## Exercise
In the entries below, filter for the word "輔助說明" and copy every matching line.

____ The data

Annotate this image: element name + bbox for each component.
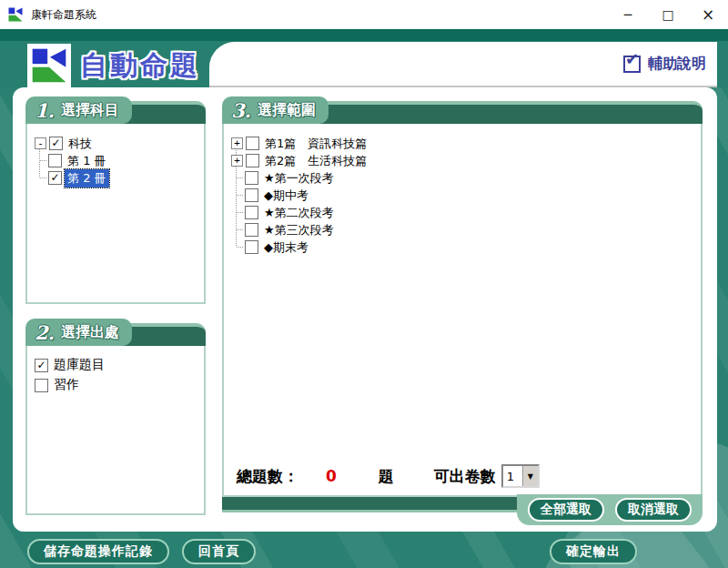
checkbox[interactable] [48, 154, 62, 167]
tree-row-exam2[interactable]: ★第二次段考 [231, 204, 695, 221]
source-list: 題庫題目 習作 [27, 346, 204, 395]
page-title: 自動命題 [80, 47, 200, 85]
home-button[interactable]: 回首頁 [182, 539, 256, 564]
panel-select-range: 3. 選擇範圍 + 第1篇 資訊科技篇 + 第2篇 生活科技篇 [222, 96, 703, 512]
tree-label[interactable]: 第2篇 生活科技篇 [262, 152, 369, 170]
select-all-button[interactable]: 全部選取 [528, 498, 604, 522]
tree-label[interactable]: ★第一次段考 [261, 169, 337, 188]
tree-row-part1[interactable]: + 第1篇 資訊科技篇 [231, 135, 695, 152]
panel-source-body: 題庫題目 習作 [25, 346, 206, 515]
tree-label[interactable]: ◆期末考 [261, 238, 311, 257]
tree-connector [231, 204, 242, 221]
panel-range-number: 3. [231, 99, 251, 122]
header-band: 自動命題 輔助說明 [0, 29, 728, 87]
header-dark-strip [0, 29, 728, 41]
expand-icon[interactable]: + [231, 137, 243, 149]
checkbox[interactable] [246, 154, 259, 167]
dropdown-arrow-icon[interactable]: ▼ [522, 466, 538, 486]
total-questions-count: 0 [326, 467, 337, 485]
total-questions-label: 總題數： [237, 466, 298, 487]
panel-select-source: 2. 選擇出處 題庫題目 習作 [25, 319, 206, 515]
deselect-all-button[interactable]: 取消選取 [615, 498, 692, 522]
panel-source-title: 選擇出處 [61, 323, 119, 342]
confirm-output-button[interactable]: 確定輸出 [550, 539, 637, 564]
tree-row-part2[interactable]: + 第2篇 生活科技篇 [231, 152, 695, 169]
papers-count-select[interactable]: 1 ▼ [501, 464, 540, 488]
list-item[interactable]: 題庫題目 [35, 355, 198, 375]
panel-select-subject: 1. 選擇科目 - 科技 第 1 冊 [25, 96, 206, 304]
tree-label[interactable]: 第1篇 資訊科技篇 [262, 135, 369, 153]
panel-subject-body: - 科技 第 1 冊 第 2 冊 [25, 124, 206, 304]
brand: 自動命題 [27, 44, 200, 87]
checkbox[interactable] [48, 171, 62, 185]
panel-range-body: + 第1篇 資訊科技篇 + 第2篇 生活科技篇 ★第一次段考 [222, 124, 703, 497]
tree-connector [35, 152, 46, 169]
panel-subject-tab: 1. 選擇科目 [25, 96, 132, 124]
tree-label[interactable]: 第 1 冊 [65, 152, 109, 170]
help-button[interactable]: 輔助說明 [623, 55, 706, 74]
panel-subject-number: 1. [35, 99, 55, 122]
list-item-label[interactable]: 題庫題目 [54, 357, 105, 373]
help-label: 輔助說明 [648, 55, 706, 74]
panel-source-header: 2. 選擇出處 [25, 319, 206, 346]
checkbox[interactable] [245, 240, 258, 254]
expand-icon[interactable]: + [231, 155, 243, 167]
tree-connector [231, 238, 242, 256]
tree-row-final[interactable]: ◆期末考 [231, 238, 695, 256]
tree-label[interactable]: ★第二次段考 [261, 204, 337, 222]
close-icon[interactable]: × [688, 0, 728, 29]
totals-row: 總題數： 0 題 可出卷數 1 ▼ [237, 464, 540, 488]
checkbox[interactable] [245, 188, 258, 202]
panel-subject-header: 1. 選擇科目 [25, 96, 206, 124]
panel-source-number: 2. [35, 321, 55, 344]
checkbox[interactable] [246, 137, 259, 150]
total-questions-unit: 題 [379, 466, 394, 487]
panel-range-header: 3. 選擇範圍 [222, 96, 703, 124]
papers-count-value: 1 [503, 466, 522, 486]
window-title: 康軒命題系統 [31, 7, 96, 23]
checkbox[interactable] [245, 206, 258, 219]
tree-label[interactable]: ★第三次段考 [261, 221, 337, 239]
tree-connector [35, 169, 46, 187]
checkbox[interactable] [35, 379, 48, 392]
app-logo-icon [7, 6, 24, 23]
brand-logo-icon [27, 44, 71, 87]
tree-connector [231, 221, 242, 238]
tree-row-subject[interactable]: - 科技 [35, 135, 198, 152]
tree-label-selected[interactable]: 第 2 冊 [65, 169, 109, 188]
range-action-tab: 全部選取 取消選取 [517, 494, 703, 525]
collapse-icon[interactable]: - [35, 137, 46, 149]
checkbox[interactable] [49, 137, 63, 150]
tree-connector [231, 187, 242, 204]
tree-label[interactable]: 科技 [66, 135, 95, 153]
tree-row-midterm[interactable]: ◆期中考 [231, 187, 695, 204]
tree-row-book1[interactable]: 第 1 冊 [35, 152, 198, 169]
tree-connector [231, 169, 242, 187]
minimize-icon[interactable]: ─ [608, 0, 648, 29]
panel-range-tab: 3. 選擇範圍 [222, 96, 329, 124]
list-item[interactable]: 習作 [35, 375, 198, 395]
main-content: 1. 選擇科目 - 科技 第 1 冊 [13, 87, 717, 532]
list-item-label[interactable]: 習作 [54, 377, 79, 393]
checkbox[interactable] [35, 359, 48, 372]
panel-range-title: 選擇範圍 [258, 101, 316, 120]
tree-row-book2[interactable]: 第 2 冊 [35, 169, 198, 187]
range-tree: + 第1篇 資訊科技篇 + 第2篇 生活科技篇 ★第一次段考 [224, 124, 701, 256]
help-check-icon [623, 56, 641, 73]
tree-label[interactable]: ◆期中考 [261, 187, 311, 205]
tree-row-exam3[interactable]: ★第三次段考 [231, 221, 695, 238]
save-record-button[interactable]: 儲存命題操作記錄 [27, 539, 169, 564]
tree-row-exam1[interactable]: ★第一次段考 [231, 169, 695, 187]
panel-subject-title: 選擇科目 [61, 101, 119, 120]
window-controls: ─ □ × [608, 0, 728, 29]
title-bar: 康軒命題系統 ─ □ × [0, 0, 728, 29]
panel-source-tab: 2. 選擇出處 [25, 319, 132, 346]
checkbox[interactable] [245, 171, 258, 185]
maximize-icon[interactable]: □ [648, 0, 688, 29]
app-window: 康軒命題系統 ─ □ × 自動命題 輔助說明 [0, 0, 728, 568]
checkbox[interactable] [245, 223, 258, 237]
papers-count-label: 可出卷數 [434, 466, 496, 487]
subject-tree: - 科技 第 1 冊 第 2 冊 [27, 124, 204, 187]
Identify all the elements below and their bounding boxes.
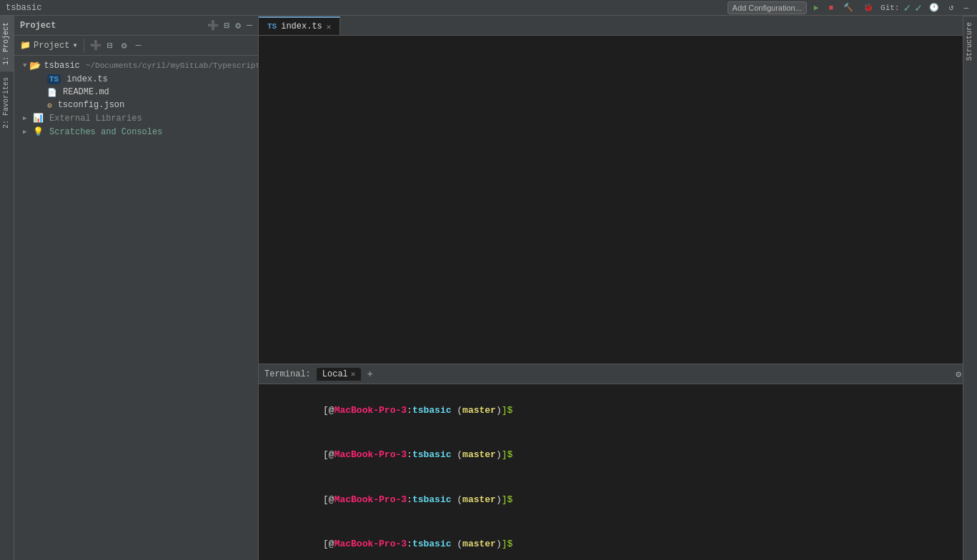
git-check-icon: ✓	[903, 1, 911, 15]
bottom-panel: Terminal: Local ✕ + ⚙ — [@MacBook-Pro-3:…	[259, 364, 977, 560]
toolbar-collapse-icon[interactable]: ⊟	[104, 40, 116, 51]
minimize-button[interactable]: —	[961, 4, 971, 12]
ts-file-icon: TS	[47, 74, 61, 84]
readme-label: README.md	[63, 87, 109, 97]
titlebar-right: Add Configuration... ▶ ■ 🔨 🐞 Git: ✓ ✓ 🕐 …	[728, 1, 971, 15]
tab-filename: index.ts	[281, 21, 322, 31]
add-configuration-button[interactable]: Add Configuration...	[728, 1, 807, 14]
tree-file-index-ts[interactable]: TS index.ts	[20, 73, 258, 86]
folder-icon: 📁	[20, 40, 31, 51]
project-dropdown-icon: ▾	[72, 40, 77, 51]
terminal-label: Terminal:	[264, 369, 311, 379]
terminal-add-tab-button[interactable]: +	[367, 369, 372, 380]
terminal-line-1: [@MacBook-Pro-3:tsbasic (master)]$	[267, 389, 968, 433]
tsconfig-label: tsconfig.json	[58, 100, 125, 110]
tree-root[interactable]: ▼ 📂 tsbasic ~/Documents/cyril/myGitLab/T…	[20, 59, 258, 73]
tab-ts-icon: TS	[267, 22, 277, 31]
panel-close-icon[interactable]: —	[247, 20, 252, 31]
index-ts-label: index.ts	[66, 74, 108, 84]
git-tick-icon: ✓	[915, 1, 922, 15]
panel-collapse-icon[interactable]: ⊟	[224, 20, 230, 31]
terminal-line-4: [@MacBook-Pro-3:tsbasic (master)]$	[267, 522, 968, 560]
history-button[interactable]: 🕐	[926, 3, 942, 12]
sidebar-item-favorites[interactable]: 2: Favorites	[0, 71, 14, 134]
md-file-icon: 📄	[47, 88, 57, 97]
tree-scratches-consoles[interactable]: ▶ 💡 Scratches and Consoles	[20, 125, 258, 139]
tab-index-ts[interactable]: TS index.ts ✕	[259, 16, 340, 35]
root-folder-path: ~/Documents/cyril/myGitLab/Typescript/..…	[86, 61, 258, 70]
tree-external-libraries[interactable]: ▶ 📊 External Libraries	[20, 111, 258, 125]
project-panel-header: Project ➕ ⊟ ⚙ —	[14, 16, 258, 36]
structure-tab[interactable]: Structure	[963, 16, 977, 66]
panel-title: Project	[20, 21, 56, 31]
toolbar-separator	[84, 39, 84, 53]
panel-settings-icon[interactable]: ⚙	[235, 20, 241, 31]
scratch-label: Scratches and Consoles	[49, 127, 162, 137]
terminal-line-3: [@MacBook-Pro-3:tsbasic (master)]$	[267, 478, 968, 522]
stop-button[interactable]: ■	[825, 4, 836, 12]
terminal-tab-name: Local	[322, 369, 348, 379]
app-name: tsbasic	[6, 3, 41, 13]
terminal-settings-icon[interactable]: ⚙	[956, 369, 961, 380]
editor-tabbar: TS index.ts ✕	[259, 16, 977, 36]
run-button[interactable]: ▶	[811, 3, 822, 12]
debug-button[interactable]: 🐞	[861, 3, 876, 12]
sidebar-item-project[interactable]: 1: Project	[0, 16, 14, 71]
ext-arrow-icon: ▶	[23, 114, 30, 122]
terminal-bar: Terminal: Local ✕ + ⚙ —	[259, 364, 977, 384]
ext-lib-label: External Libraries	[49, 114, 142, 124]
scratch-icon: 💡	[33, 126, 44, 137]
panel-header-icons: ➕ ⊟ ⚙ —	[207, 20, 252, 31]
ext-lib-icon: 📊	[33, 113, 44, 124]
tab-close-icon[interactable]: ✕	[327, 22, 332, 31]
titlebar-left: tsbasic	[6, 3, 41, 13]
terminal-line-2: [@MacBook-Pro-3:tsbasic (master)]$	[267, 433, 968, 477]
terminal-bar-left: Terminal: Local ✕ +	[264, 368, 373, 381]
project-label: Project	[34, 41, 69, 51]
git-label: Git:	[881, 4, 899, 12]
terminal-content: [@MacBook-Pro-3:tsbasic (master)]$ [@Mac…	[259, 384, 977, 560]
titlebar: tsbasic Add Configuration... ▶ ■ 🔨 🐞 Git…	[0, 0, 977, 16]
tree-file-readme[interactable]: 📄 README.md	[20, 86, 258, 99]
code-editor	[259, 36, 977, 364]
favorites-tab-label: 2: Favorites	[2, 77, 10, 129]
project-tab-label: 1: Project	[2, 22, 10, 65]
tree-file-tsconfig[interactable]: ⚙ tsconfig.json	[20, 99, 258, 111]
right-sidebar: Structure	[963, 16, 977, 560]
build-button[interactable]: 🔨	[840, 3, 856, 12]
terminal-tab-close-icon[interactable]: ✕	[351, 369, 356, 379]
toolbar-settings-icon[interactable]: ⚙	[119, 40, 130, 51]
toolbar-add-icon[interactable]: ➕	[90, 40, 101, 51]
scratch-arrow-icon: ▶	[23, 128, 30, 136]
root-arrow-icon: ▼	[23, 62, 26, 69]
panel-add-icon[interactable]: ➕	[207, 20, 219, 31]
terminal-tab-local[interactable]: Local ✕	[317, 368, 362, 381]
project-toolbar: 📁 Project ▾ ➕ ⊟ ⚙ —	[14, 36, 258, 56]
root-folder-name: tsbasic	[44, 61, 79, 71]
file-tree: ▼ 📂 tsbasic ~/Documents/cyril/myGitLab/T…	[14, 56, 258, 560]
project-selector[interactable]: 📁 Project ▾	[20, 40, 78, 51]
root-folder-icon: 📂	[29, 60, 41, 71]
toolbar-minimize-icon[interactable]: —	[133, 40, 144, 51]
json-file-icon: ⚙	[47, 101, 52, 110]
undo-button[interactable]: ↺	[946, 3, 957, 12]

________

## Response to this task
header-band: 自動命題 輔助說明 [0, 29, 728, 87]
help-button[interactable]: 輔助說明 [623, 55, 706, 74]
help-label: 輔助說明 [648, 55, 706, 74]
app-window: 康軒命題系統 ─ □ × 自動命題 輔助說明 [0, 0, 728, 568]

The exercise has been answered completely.